For the LLM variant, I ran Ollama locally with the LLaMA 3 8B model. Rather than parsing extracted text with rules, I fed the entire OCR output (raw text from pytesseract) directly into the LLM with a carefully engineered prompt that asked it to “extract customer name, PO number, part numbers, quantities, and total price as JSON.” The model reasoned about the document structure and returned structured data. Surprisingly, the LLM handled layout variations, OCR noise, and ambiguous formatting much better than the rule system—it could infer the correct field even when labels were missing or words were smudged. However, the inference took 3–5 seconds per page on a consumer GPU, and the model sometimes hallucinated values (e.g., inventing a total price when none existed). Prompt tuning was essential to reduce errors.

5. What were the key trade-offs observed between the two methods?
The table below summarizes the most important differences:
- Speed: Rule‑based (< 200 ms/page) vs. LLM (3–5 sec/page).
- Accuracy on clean documents: Both >95%, but rules were more precise for exact fields.
- Robustness to variation: LLM greatly outperformed rules—it handled new templates with zero changes.
- Maintenance effort: Rules required manual updates per template; LLM needed only prompt adjustments.
- Hallucination risk: LLM sometimes fabricated data; rules never invented—they either found or didn't.
- Resource requirements: Rules ran on any CPU; LLM needed a decent GPU (or cloud API).
In essence, the rule approach is a scalpel for a known, stable layout, while the LLM is a Swiss Army knife capable of adapting to surprises—but at a cost of speed and occasional over‑creativity.
6. Which approach is recommended for B2B document extraction?
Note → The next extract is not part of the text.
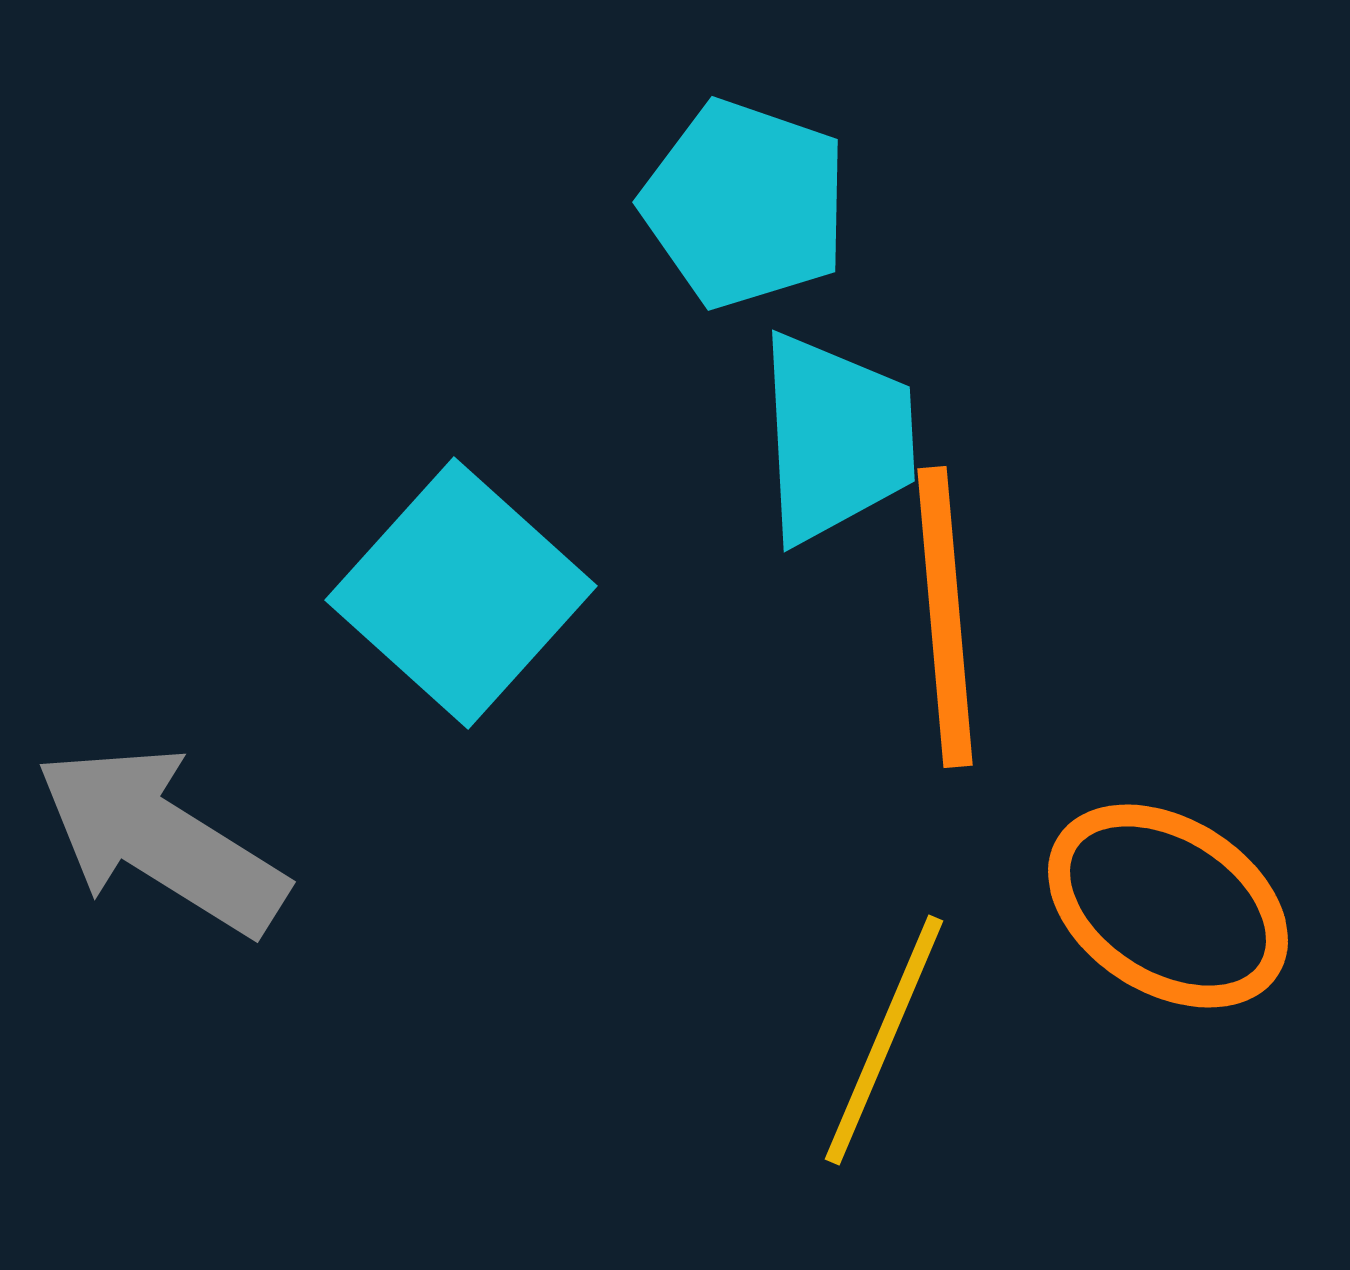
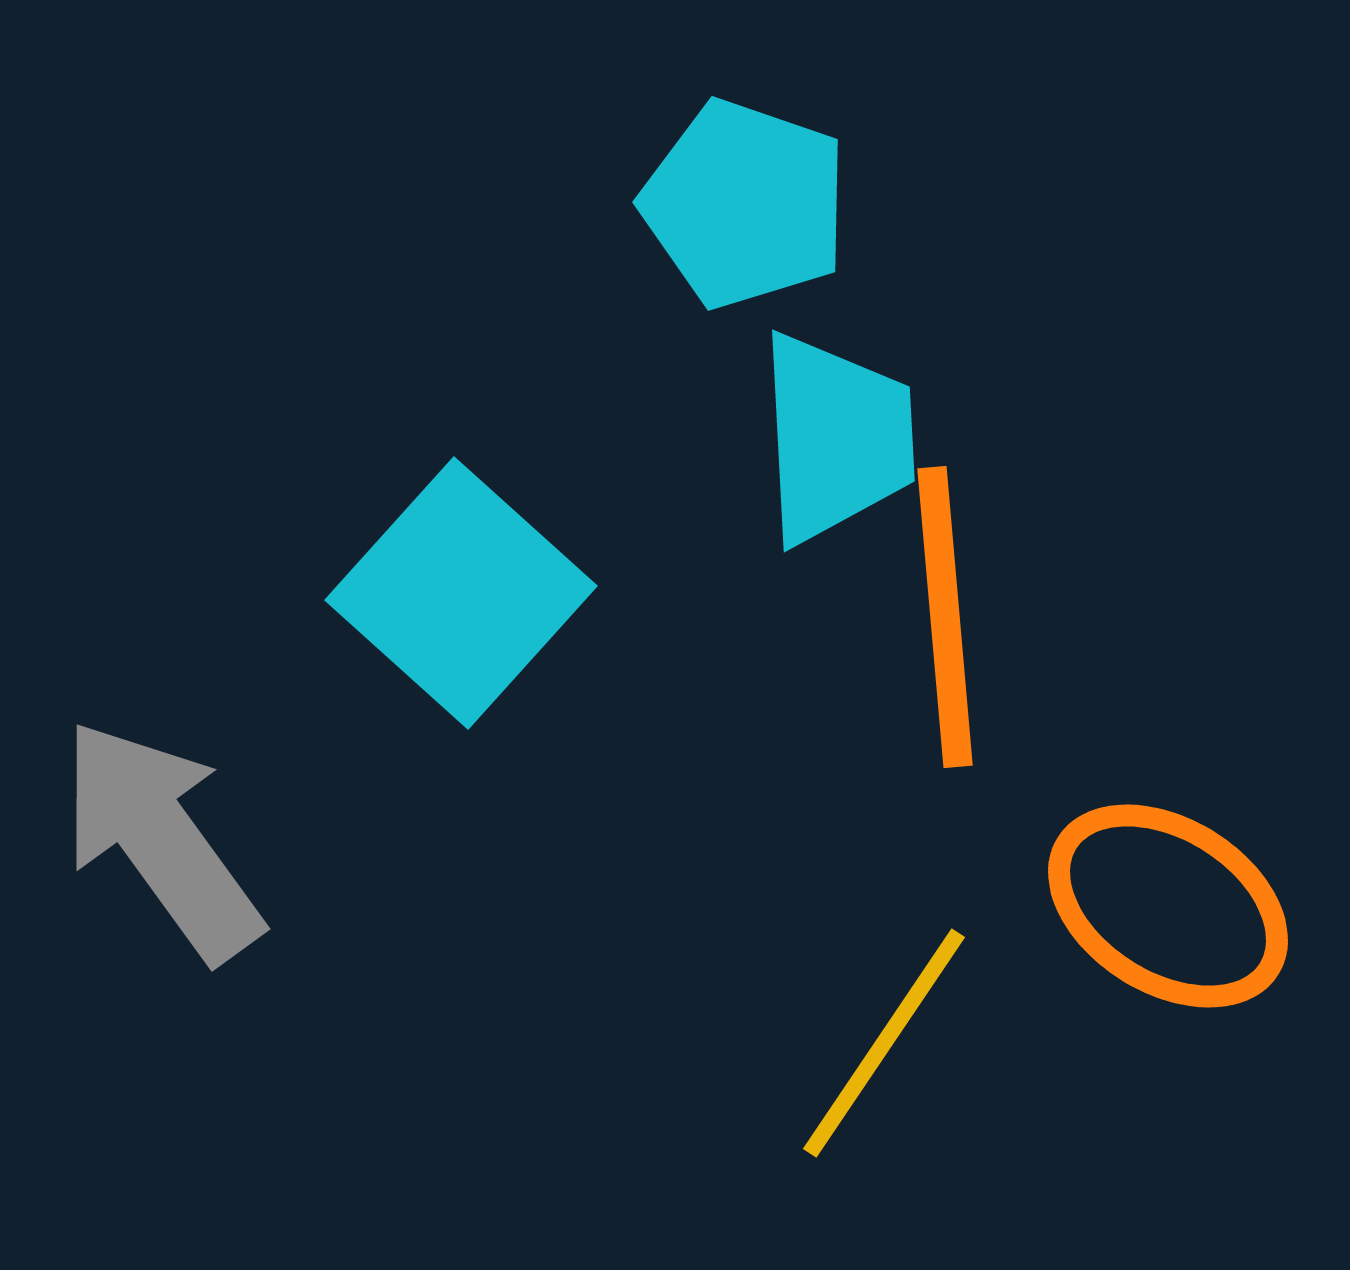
gray arrow: rotated 22 degrees clockwise
yellow line: moved 3 px down; rotated 11 degrees clockwise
There is no one‑size‑fits‑all answer. For high‑volume processing of strictly formatted documents from a single supplier, a rule‑based system is still unbeatable in speed and cost. But for modern B2B environments where document formats change frequently or come from diverse sources, the LLM approach offers a compelling trade‑off: you trade a bit of speed and absolute precision for dramatically lower maintenance overhead. A hybrid solution may be best: use rules for the common case and fall back to an LLM when confidence is low. In my experiment, the LLM saved hours of rule‑writing for each new template, but required careful monitoring to catch hallucinations. Ultimately, the choice depends on your acceptable error tolerance, available compute, and how much variability your documents exhibit.